Meet the man behind some of the most beloved Drill instrumentals, from J Hus to Loski to Unknown T. With production credits for almost every major rapper in the UK scene, TSB has proven himself to be a force to be reckoned with. Behind the boards he’s a beast, but his humble nature adds to his charm. He talks sampling,what he considers to be the perfect and how surreal it was to have Mike Skinner on his song.

What’s your name? 


Why did you choose the name TSB?

I don’t really think I chose it, I think it was more given to me. TSB is really just an abbreviation of what my music name stood for but I don’t really go by that name anymore. I just stick with TSB because in my opinion, it’s more professional. But yeah long story short, when I was 16 I had a friend called Shyron who was a producer as well. I guess we were a duo and he was like, “Let’s call ourselves The Shy Boys” so I just put Shy Boy at the end of Tobi, but with the Shy from Shyron, so it came from his name. That kinda stuck with me, everyone knew me as Tobi Shy Boy and then I think when I was in university, one of my friends used to always be like, “TSB, TSB like the bank.” TSB’s not that bad, it’s kinda short, it’s more professional, I felt like Tobi Shy Boy was quite childish so from the age of 20, about eight years now, I would say I’ve run with TSB instead of Tobi Shy Boy.

Where are you from? 

South London, Stockwell, Clapham, that’s where I grew up, then I moved to Surrey for some years; my mum still lives there. South London, that’s my home really.

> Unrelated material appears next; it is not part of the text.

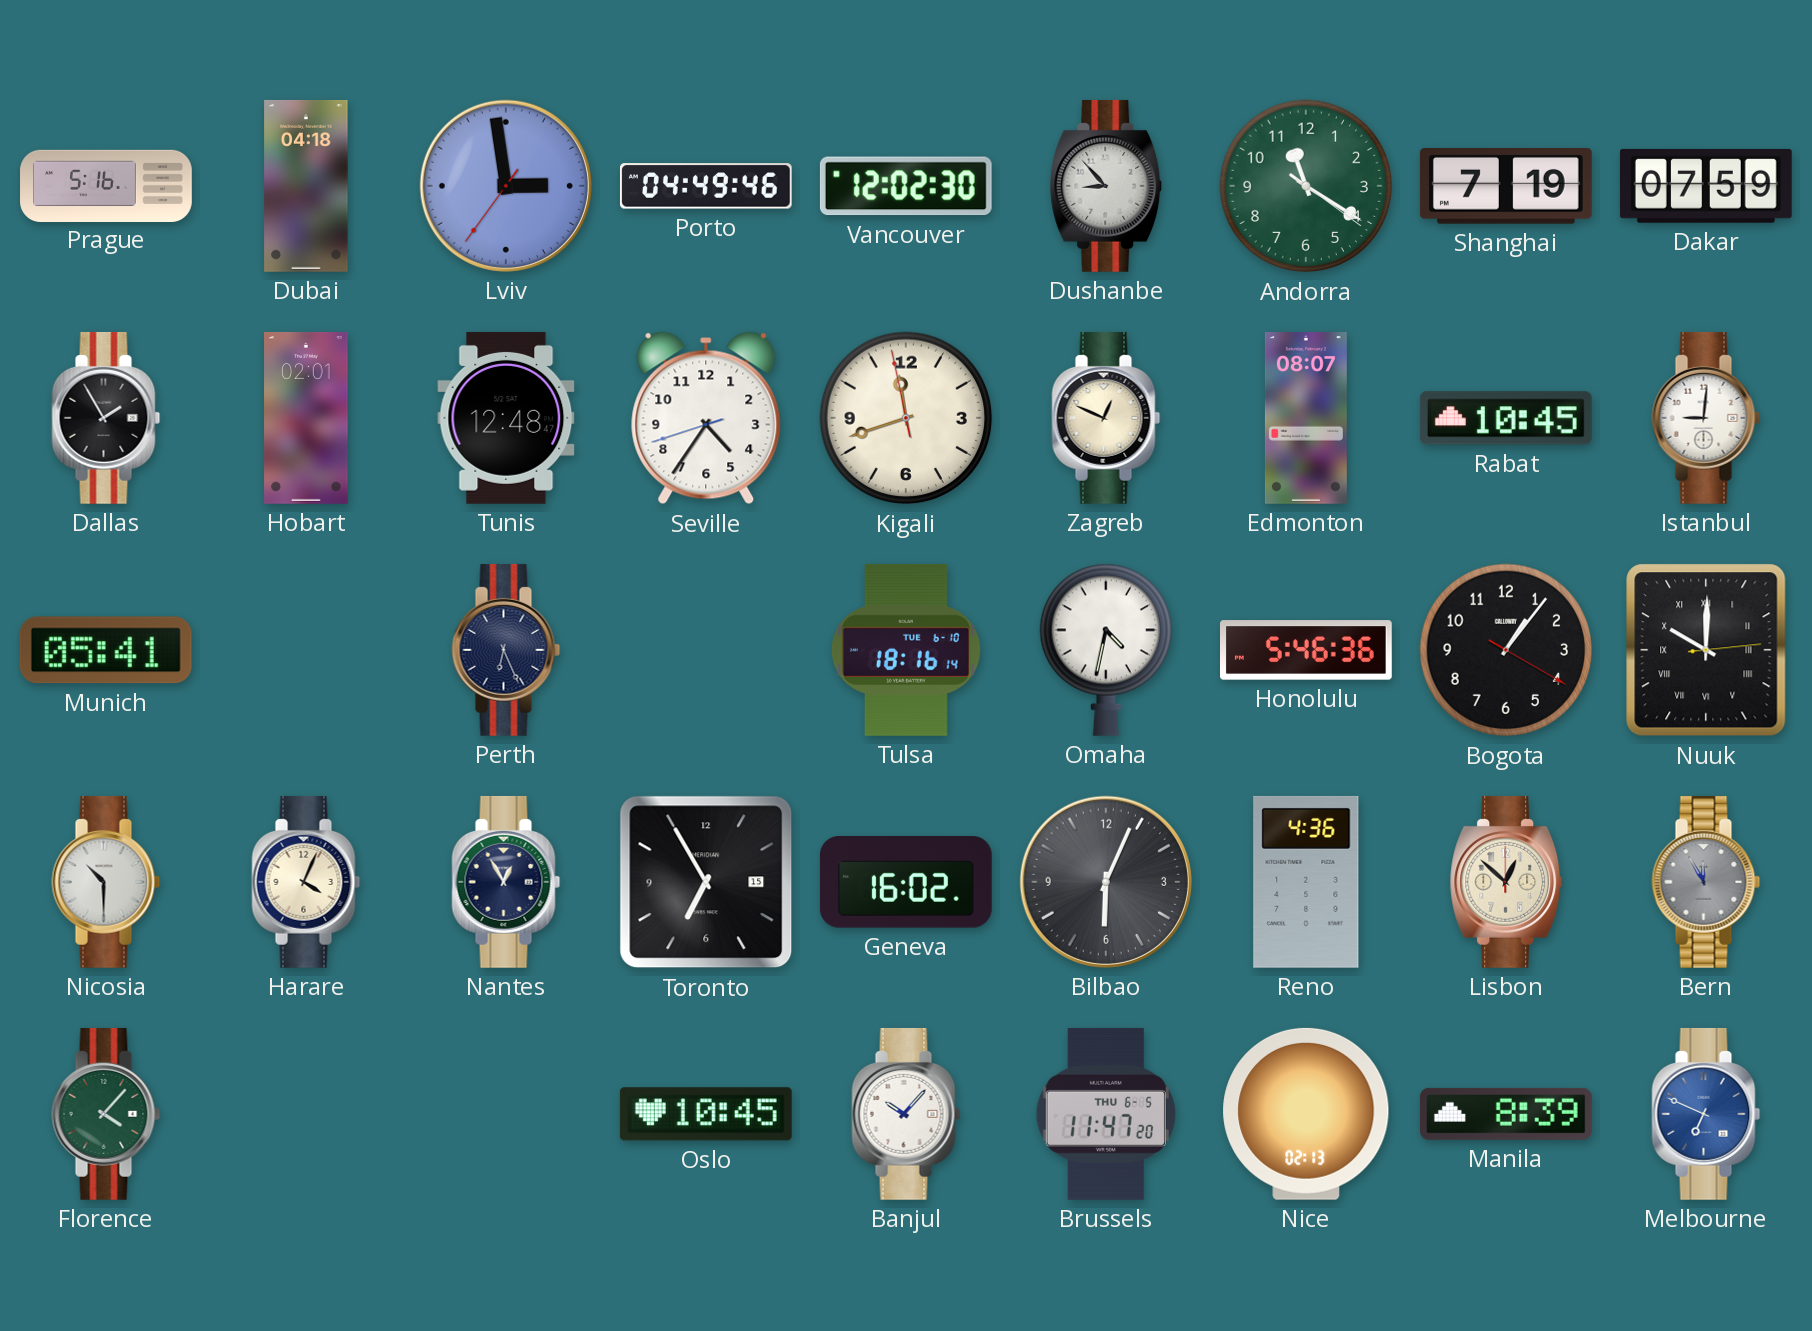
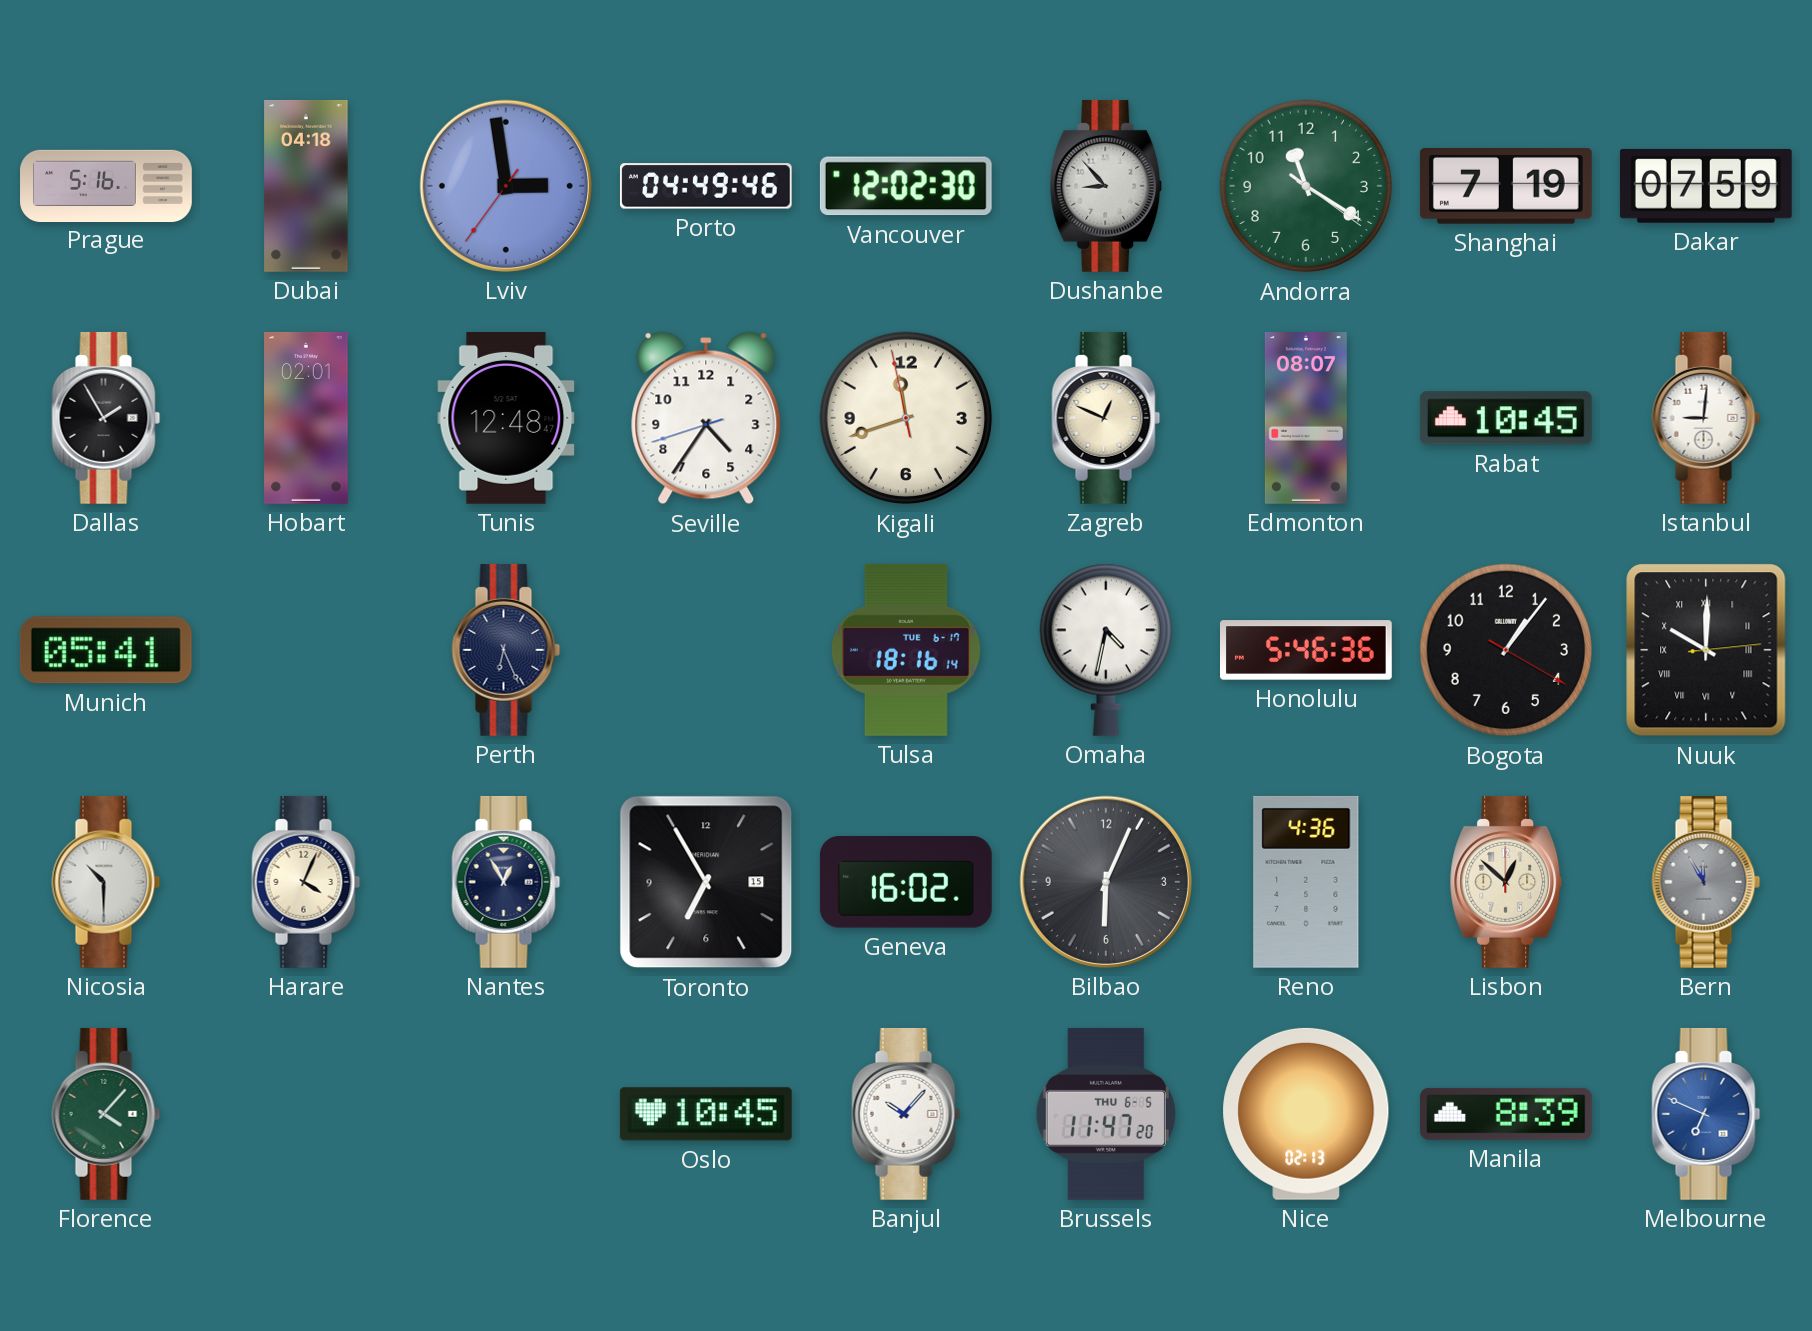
Tulsa date: TUE 6-10 -> TUE 6-17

How would you describe your production style?

Unique. Simple at times but effective, always full. I would say my production is very whole and full, it’s exciting, it’s innovative, musical and quality. That’s what I would say, I try to keep pushing myself and make sure I’m always doing something new or fresh. When I’m making music, making beats in the studio, in sessions with artists, my head’s always nodding. I try to transfer that same energy over to the listener.

What would you say are some of the most popular beats you’ve created? 

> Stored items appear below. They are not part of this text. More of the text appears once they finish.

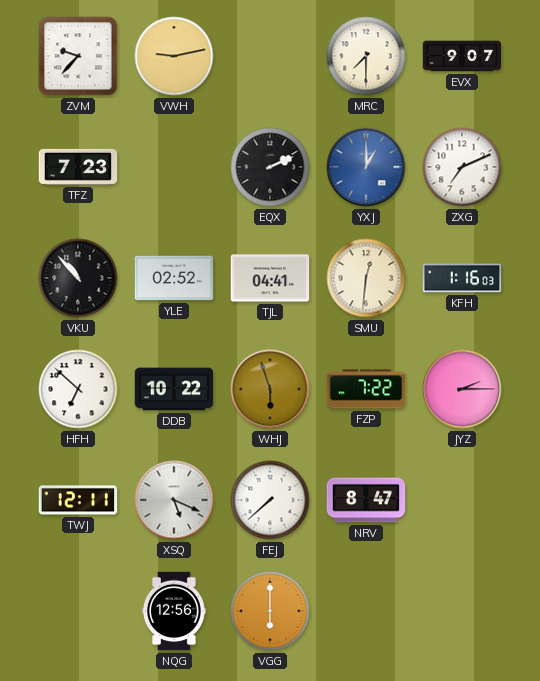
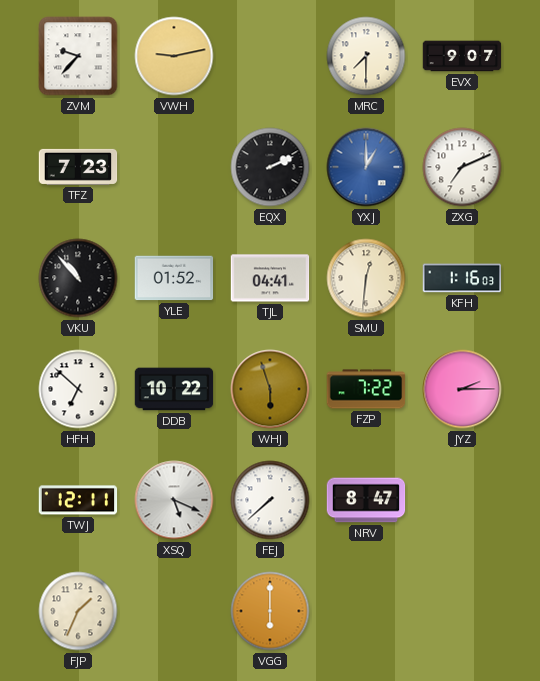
YLE: 02:52 -> 01:52
FJP: none -> 1:34
NQG: 12:56 -> none
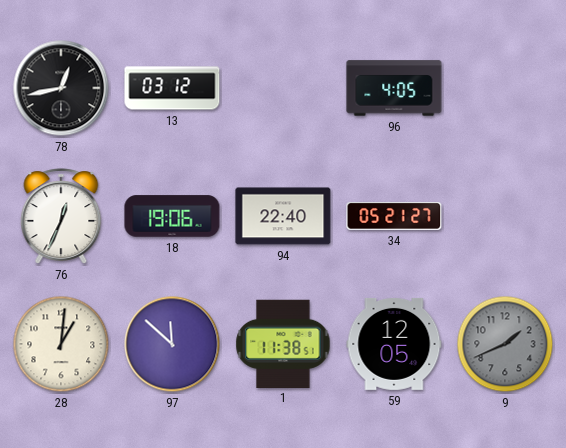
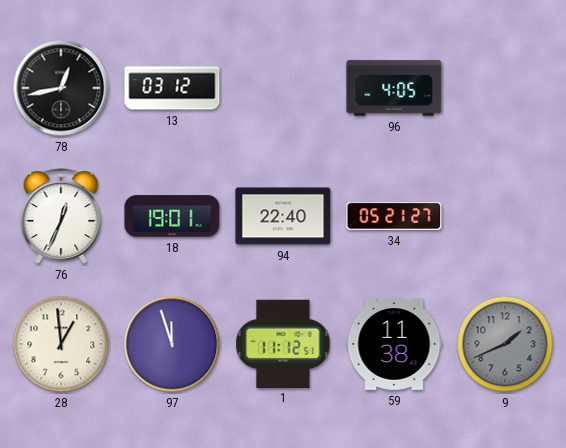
18: 19:06 -> 19:01
28: 1:01 -> 12:59
97: 11:52 -> 11:57
1: 11:38 -> 11:12
59: 12:05 -> 11:38
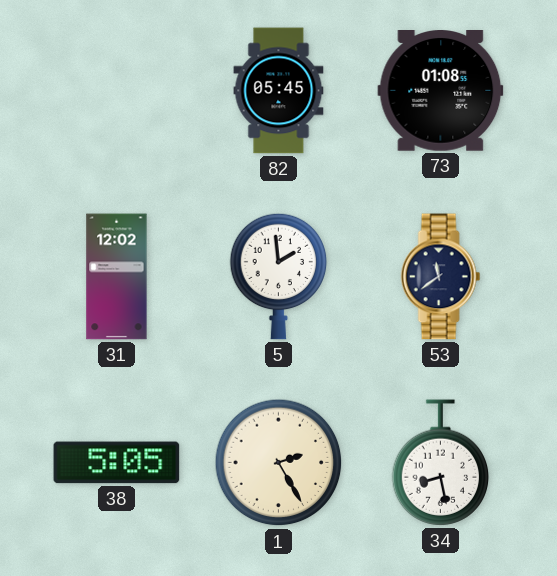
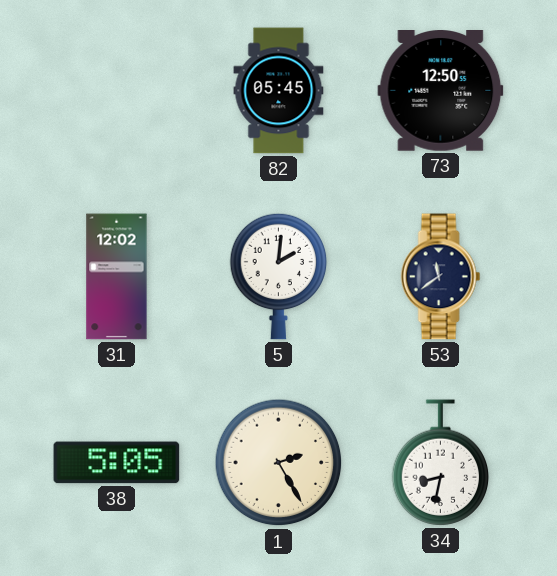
73: 01:08 -> 12:50
5: 1:59 -> 2:01
34: 8:28 -> 8:32
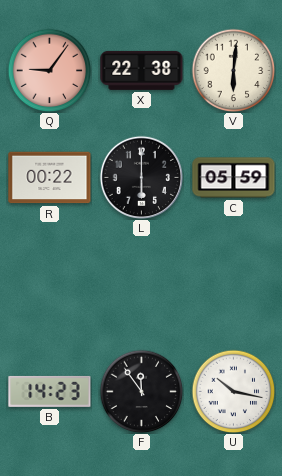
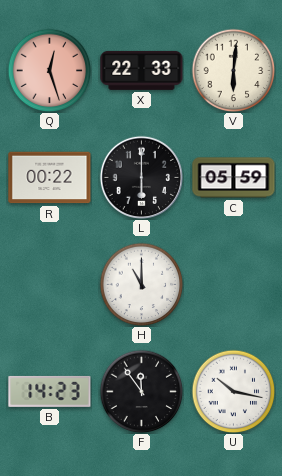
Q: 9:06 -> 12:27
X: 22:38 -> 22:33
H: none -> 11:00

Popular, I’d say all the J Hus records, so that would be ‘Spirit’, ‘Scene’ on the ‘Big Spang EP’ then there was ‘Disaster’ by Dave featuring Hus. J Hus’ ‘Daily Duppy’, then on his ‘Big Conspiracy’ album, the title track, ‘Helicopter’, ‘Know the Line’, ‘Reckless’. Away from Hus,  Mo Stack ‘Shine Girl’ featuring Stormzy, ‘Shannon’ as well, I think both of those were singles off ‘Stacko’, ‘Mo Stacks’ ‘Daily Duppy’ too, the M1llionz singles, ‘Lagga’ and ‘How Many Times’ featuring Ash from Lotto Boyz. The DC stuff, ‘Neighbourhood’, ‘Tears, Sweat, Blood’ both singles and then ‘Bobby & Rowdy’ featuring Knucks, a single off his EP ‘In The Loop’. New releases that have come out, Clavish, ‘How It Goes’ that just dropped, Headie One ‘Princess Cuts’ and ‘Chanel’ which was on the Music X Road EP. Loski stuff… I could go on but it’s been good to do so much in the last three, four years that has been perceived as really good music. Unknown T, ‘Main Squeeze’ with Young T and Bugsey as well, so there really have been a lot. Sometimes I don’t really take it in until I’m looking at my discography. AJ Tracey’s in there as well, I did two AJ releases, ‘Elastic’ which was on the Top Boy soundtrack and then AJ Tracey and Unknown T ‘Black & Proud’ that was on the ‘Reprise’ Roc Nation album. It’s been great, I just want more – I’m not satisfied at all.

What is your favourite song that you’ve worked on and why?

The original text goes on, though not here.